The Spotify Marriage Between Music Podcasts and Video
The Spotify marriage between music podcasts and video has several thorns in its side. In recent weeks, the company has lost three heavy-hitting executives. They include Michael Mignano, who co-founded Anchor, which was bought by Spotify in January for $150 million and served as the company’s tech chief for three years. Also resigning are Lydia Polgreen, who ran Gimlet Media, which was acquired by Spotify for 230 million dollars last year, and Courtney Holt, who heads up studios and video.
Our Parent Hood Podcast
The Our Parent Hood Podcast on Spotify has been one of the fastest growing podcasts of the past year. The series, which has over forty episodes and is hosted by a married couple, provides practical advice on parenting and marriage. The episodes focus on topics such as digital addiction, time management, and conflict resolution. In addition to the two hosts, you’ll often hear interviews with fellow parents and experts.

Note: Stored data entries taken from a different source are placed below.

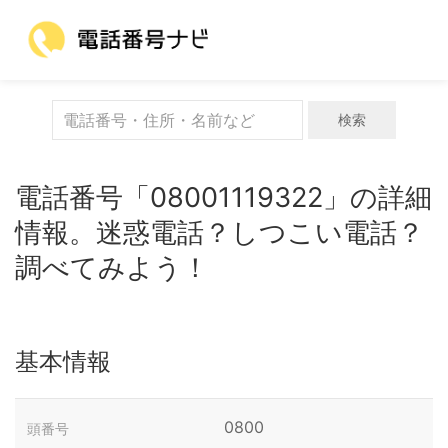
検索
電話番号「08001119322」の詳細
情報。迷惑電話？しつこい電話？
調べてみよう！
基本情報
0800
頭番号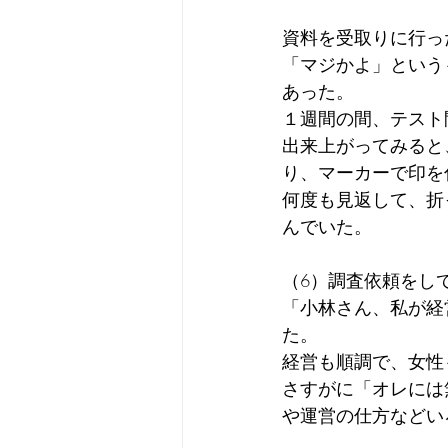
資料を受取りに行っ
「マジかよ」という
あった。
１週間の間、テスト
出来上がってみると
り、マーカーで印を
何度も見返して、折
んでいた。
（6）調査依頼をし
「小林さん、私が経
た。
経営も順調で、女性
さすがに「オレには
や運営の仕方などい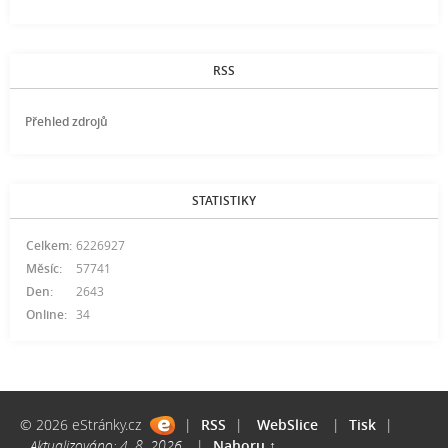
RSS
Přehled zdrojů
STATISTIKY
Celkem:
6226927
Měsíc:
57741
Den:
2643
Online:
34
© 2026 eStránky.cz
|
RSS
|
WebSlice
|
Tisk
|
Aktualizováno: 4. 8. 2026
|
Nahoru ↑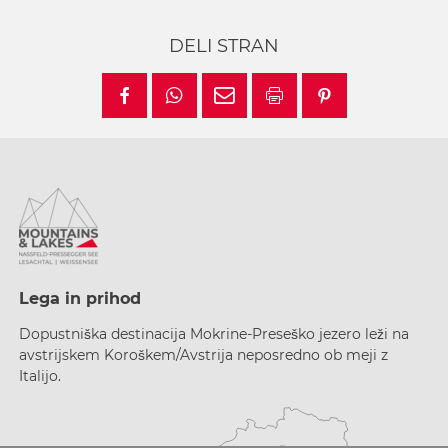
DELI STRAN
Lega in prihod
Dopustniška destinacija Mokrine-Preseško jezero leži na
avstrijskem Koroškem/Avstrija neposredno ob meji z
Italijo.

Gimlet is the latest venture from the Spotify-owned media company. The team behind the podcast has a diverse background, and includes audio engineers and music producers. The company was founded in 2014 by Alex Blumberg and Matthew Lieber. Gimlet is also home to the popular Reply All podcast and the crime-drama crime podcast Crimetown. Spotify purchased Gimlet in 2018 as part of its push into music podcasts and other forms of audio entertainment. Though the studio is still based in Brooklyn, Gimlet is now an independent division of Spotify.

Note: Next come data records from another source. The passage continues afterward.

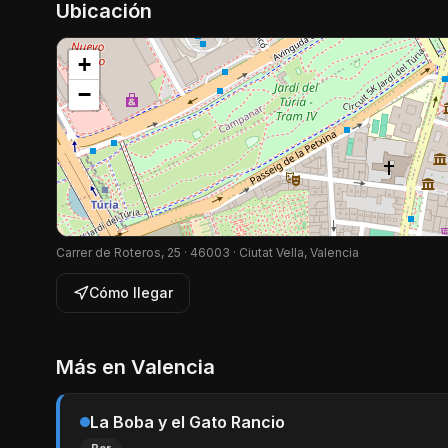
Ubicación
+
−
Carrer de Roteros, 25 · 46003 · Ciutat Vella, Valencia
Cómo llegar
Más en
Valencia
La Boba y el Gato Rancio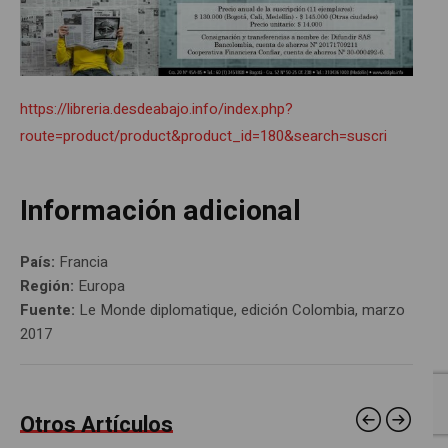
https://libreria.desdeabajo.info/index.php?
route=product/product&product_id=180&search=suscri
Información adicional
País:
Francia
Región:
Europa
Fuente:
Le Monde diplomatique, edición Colombia, marzo
2017
Otros Artículos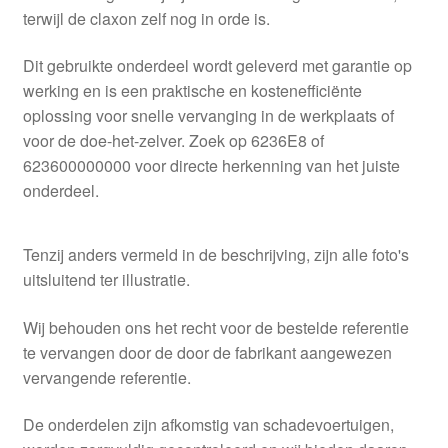
terwijl de claxon zelf nog in orde is.
Dit gebruikte onderdeel wordt geleverd met garantie op
werking en is een praktische en kostenefficiënte
oplossing voor snelle vervanging in de werkplaats of
voor de doe-het-zelver. Zoek op 6236E8 of
623600000000 voor directe herkenning van het juiste
onderdeel.
Tenzij anders vermeld in de beschrijving, zijn alle foto's
uitsluitend ter illustratie.
Wij behouden ons het recht voor de bestelde referentie
te vervangen door de door de fabrikant aangewezen
vervangende referentie.
De onderdelen zijn afkomstig van schadevoertuigen,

Spotify has paid Gimlet $230 million for the company. This is a large sum compared to the $70 million Gimlet was worth in its last round of investment. Gimlet has seen steady growth and is not growing at an exponential rate, which may be why Spotify is willing to invest $230 million in the company.

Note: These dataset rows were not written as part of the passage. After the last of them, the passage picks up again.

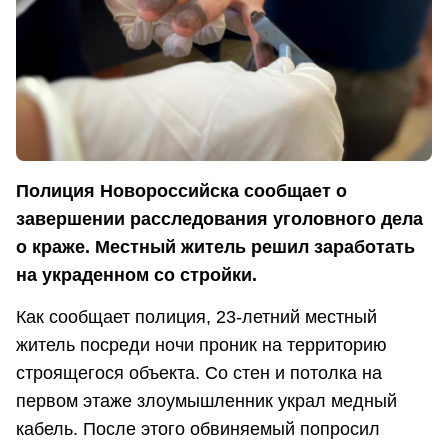
Полиция Новороссийска сообщает о
завершении расследования уголовного дела
о краже. Местный житель решил заработать
на украденном со стройки.
Как сообщает полиция, 23-летний местный
житель посреди ночи проник на территорию
строящегося объекта. Со стен и потолка на
первом этаже злоумышленник украл медный
кабель. После этого обвиняемый попросил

The podcast industry is younger than recorded music, and Spotify sees an opportunity in it. Spotify recently purchased Gimlet and Anchor, two popular podcasting platforms. While Spotify has not revealed the price of the deals, it has revealed its massive war chest for podcast-related purchases. In the end, Gimlet is the winner!
Gimlet has partnered with various production companies. The team behind the original music podcasts, which are produced by Higher Ground, have a diverse background. For example, they produce The Big Hit Show and Tell Them I Am. While the podcasts were not immediately successful, the team has been working to make podcasts about underrepresented voices. Its team includes producers from the BBC World Service and NPR’s Morning Edition. They also have backgrounds in TV and radio.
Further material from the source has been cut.